## Your task
Drop the pictures and extract exactly the lines from the one that contains "Find the location" through the end of the material.

===== Records to use =====

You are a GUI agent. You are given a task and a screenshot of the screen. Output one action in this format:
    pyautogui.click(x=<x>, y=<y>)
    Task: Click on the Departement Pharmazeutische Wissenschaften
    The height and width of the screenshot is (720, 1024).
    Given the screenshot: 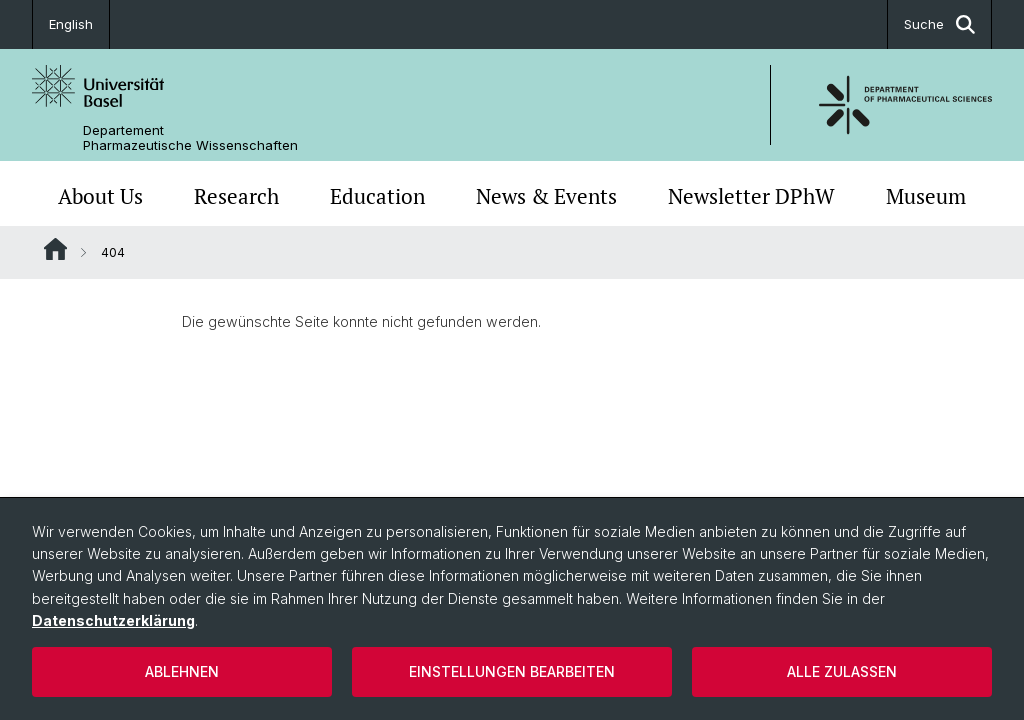 What is the action you would take?
    pyautogui.click(x=190, y=138)
    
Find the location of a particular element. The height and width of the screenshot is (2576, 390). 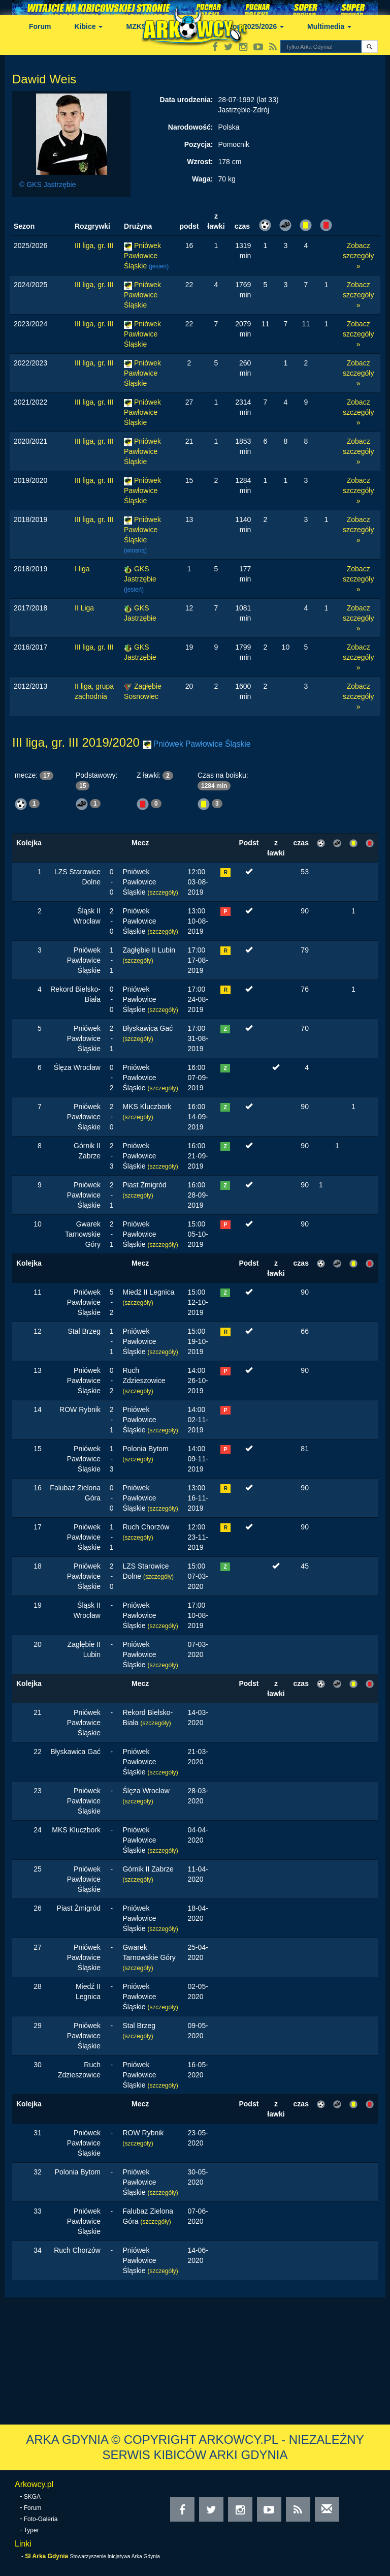

Wzrost: is located at coordinates (200, 162).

=====

## Task solution
Find the location of a particular element. The height and width of the screenshot is (2576, 390). 

Wzrost: is located at coordinates (200, 162).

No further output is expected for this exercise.